* EXERCISE:
Beginning with the line below that contains "powder, desiccated coconut, lemon" and ending with the line that contains "side. Today i", retype every line exactly. Pictures are not copied.
◆ ◆ ◆ ◆
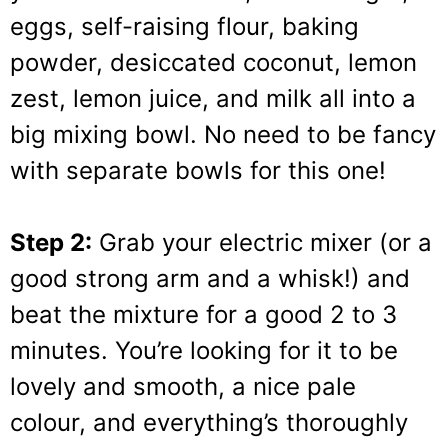
eggs, self-raising flour, baking
powder, desiccated coconut, lemon
zest, lemon juice, and milk all into a
big mixing bowl. No need to be fancy
with separate bowls for this one!
Step 2:
Grab your electric mixer (or a
good strong arm and a whisk!) and
beat the mixture for a good 2 to 3
minutes. You’re looking for it to be
lovely and smooth, a nice pale
colour, and everything’s thoroughly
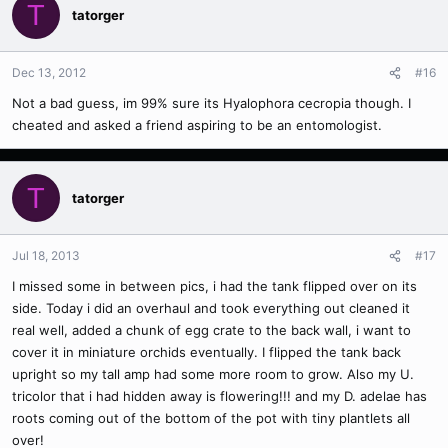
T
tatorger
Dec 13, 2012
#16
Not a bad guess, im 99% sure its Hyalophora cecropia though. I
cheated and asked a friend aspiring to be an entomologist.
T
tatorger
Jul 18, 2013
#17
I missed some in between pics, i had the tank flipped over on its
side. Today i did an overhaul and took everything out cleaned it
real well, added a chunk of egg crate to the back wall, i want to
cover it in miniature orchids eventually. I flipped the tank back
upright so my tall amp had some more room to grow. Also my U.
tricolor that i had hidden away is flowering!!! and my D. adelae has
roots coming out of the bottom of the pot with tiny plantlets all
over!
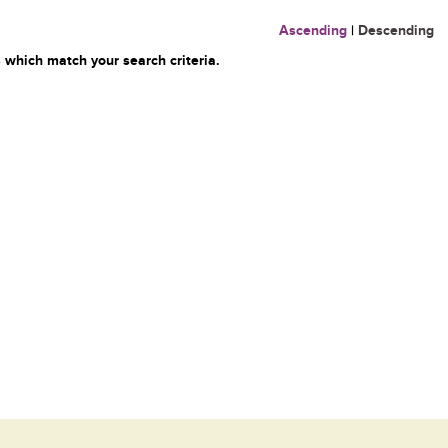
Ascending
|
Descending
 which match your search criteria.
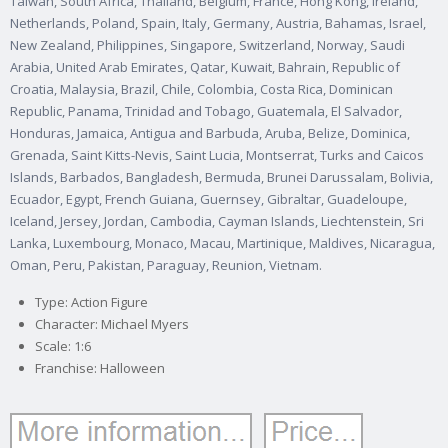
Taiwan, South Africa, Thailand, Belgium, France, Hong Kong, Ireland,
Netherlands, Poland, Spain, Italy, Germany, Austria, Bahamas, Israel,
New Zealand, Philippines, Singapore, Switzerland, Norway, Saudi
Arabia, United Arab Emirates, Qatar, Kuwait, Bahrain, Republic of
Croatia, Malaysia, Brazil, Chile, Colombia, Costa Rica, Dominican
Republic, Panama, Trinidad and Tobago, Guatemala, El Salvador,
Honduras, Jamaica, Antigua and Barbuda, Aruba, Belize, Dominica,
Grenada, Saint Kitts-Nevis, Saint Lucia, Montserrat, Turks and Caicos
Islands, Barbados, Bangladesh, Bermuda, Brunei Darussalam, Bolivia,
Ecuador, Egypt, French Guiana, Guernsey, Gibraltar, Guadeloupe,
Iceland, Jersey, Jordan, Cambodia, Cayman Islands, Liechtenstein, Sri
Lanka, Luxembourg, Monaco, Macau, Martinique, Maldives, Nicaragua,
Oman, Peru, Pakistan, Paraguay, Reunion, Vietnam.
Type: Action Figure
Character: Michael Myers
Scale: 1:6
Franchise: Halloween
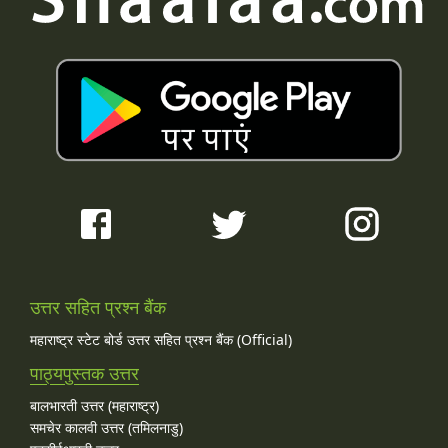
उत्तर सहित प्रश्न बैंक
महाराष्ट्र स्टेट बोर्ड उत्तर सहित प्रश्न बैंक (Official)
पाठ्यपुस्तक उत्तर
बालभारती उत्तर (महाराष्ट्र)
समचेर कालवी उत्तर (तमिलनाडु)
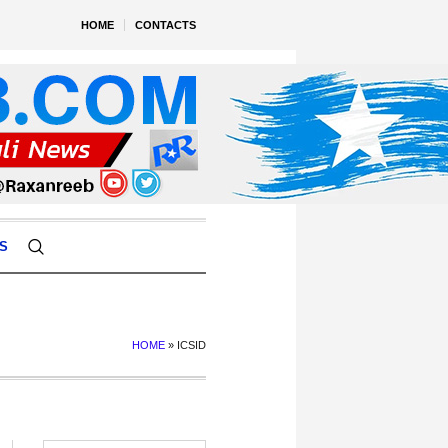
HOME
CONTACTS
S
HOME
»
ICSID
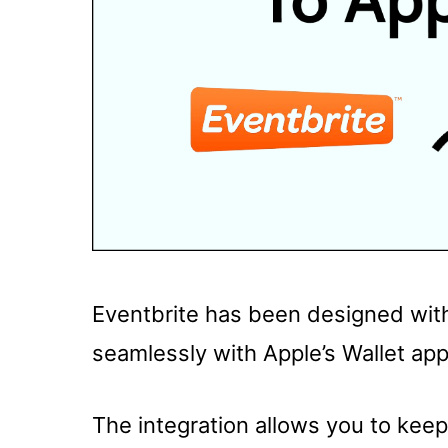
Eventbrite has been designed with
seamlessly with Apple’s Wallet app
The integration allows you to keep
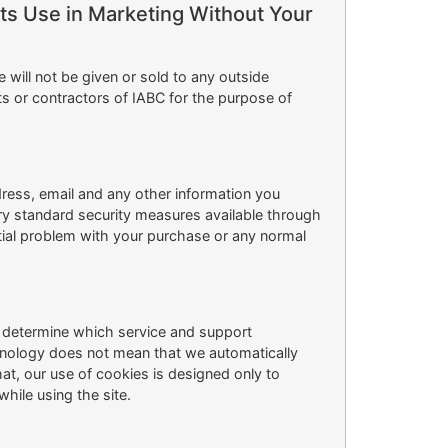
Its Use in Marketing Without Your
ill not be given or sold to any outside
ts or contractors of IABC for the purpose of
ress, email and any other information you
try standard security measures available through
tial problem with your purchase or any normal
s determine which service and support
chnology does not mean that we automatically
t, our use of cookies is designed only to
hile using the site.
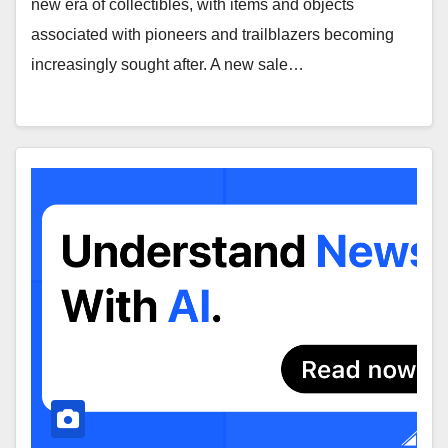
new era of collectibles, with items and objects
associated with pioneers and trailblazers becoming
increasingly sought after. A new sale…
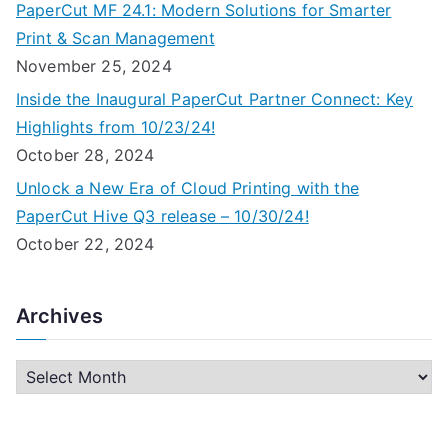
PaperCut MF 24.1: Modern Solutions for Smarter
Print & Scan Management
November 25, 2024
Inside the Inaugural PaperCut Partner Connect: Key
Highlights from 10/23/24!
October 28, 2024
Unlock a New Era of Cloud Printing with the
PaperCut Hive Q3 release – 10/30/24!
October 22, 2024
Archives
A
r
c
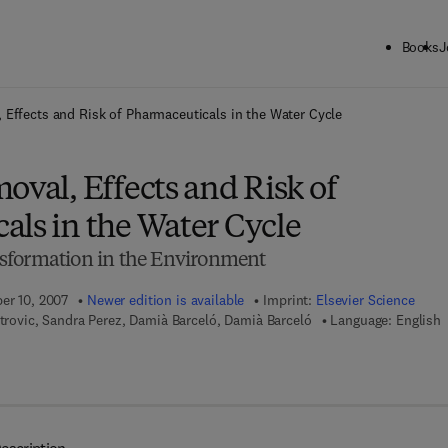
Books
J
ck to School: Save up to 25% on Science & Technology titles.
Offer detai
 Effects and Risk of Pharmaceuticals in the Water Cycle
oval, Effects and Risk of
als in the Water Cycle
sformation in the Environment
ber 10, 2007
Newer edition is available
Imprint:
Elsevier Science
etrovic, Sandra Perez, Damià Barceló, Damià Barceló
Language: English
 7 8 - 0 - 0 8 - 0 5 4 9 7 0 - 5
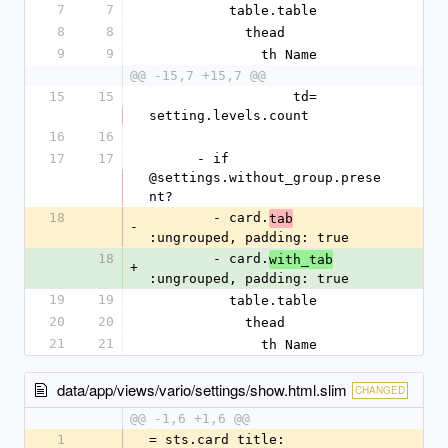
7
7
          table.table
8
8
            thead
9
9
              th Name
@@ -15,7 +15,7 @@
15
15
                  td= 
setting.levels.count
16
16
17
17
      - if 
@settings.without_group.prese
nt?
18
        - card.
tab
-
:ungrouped, padding: true
18
        - card.
with_tab
+
:ungrouped, padding: true
19
19
          table.table
20
20
            thead
21
21
              th Name
data/app/views/vario/settings/show.html.slim
CHANGED
@@ -1,6 +1,6 @@
1
= sts.card title: 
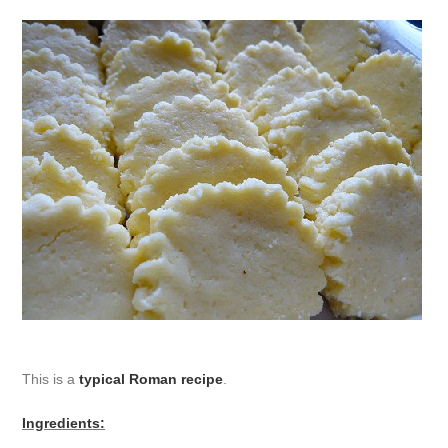
This is a
typical Roman recipe
.
Ingredients:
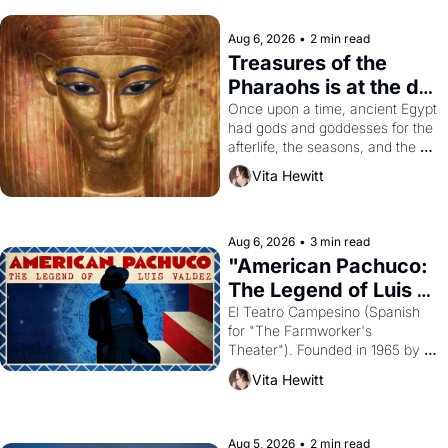
Aug 6, 2026
•
2 min read
Treasures of the 
Pharaohs is at the de 
Young
Once upon a time, ancient Egypt 
had gods and goddesses for the 
afterlife, the seasons, and the 
harvest. What then must it have 
Vita Hewitt
looked like when the Egyptian 
ruler Akhenaten attempted to 
reform religion by declaring the 
solar god Aten to be the principal 
Aug 6, 2026
•
3 min read
god of Egypt? 
"American Pachuco: 
The Legend of Luis 
Valdez."
El Teatro Campesino (Spanish 
for "The Farmworker's 
Theater"). Founded in 1965 by 
playwright, director, and 
Vita Hewitt
impresario Luis Valdez, himself 
the son of a farmworker, the 
company's improvised skits and 
scenes brought the Delano 
Aug 5, 2026
•
2 min read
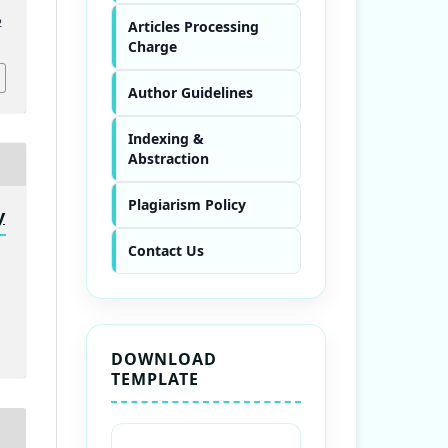
2
Articles Processing
Charge
Author Guidelines
Indexing &
Abstraction
Plagiarism Policy
y
Contact Us
DOWNLOAD
TEMPLATE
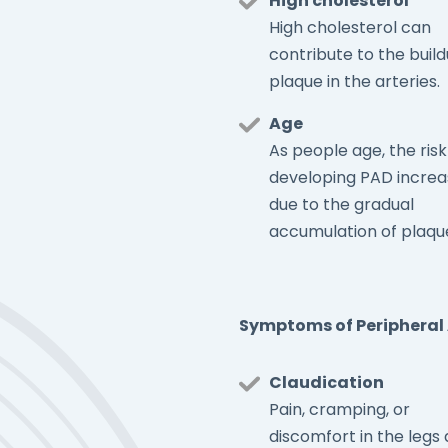
High cholesterol
High cholesterol can
contribute to the build
plaque in the arteries.
Age
As people age, the risk
developing PAD increa
due to the gradual
accumulation of plaqu
Symptoms of Peripheral 
Claudication
Pain, cramping, or
discomfort in the legs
◆ ◆ ◆ ◆
* OUTPUT FOR THIS TASK:
powder, desiccated coconut, lemon
zest, lemon juice, and milk all into a
big mixing bowl. No need to be fancy
with separate bowls for this one!
Step 2:
Grab your electric mixer (or a
good strong arm and a whisk!) and
beat the mixture for a good 2 to 3
minutes. You’re looking for it to be
lovely and smooth, a nice pale
colour, and everything’s thoroughly
T
tatorger
Dec 13, 2012
#16
Not a bad guess, im 99% sure its Hyalophora cecropia though. I
cheated and asked a friend aspiring to be an entomologist.
T
tatorger
Jul 18, 2013
#17
I missed some in between pics, i had the tank flipped over on its
side. Today i did an overhaul and took everything out cleaned it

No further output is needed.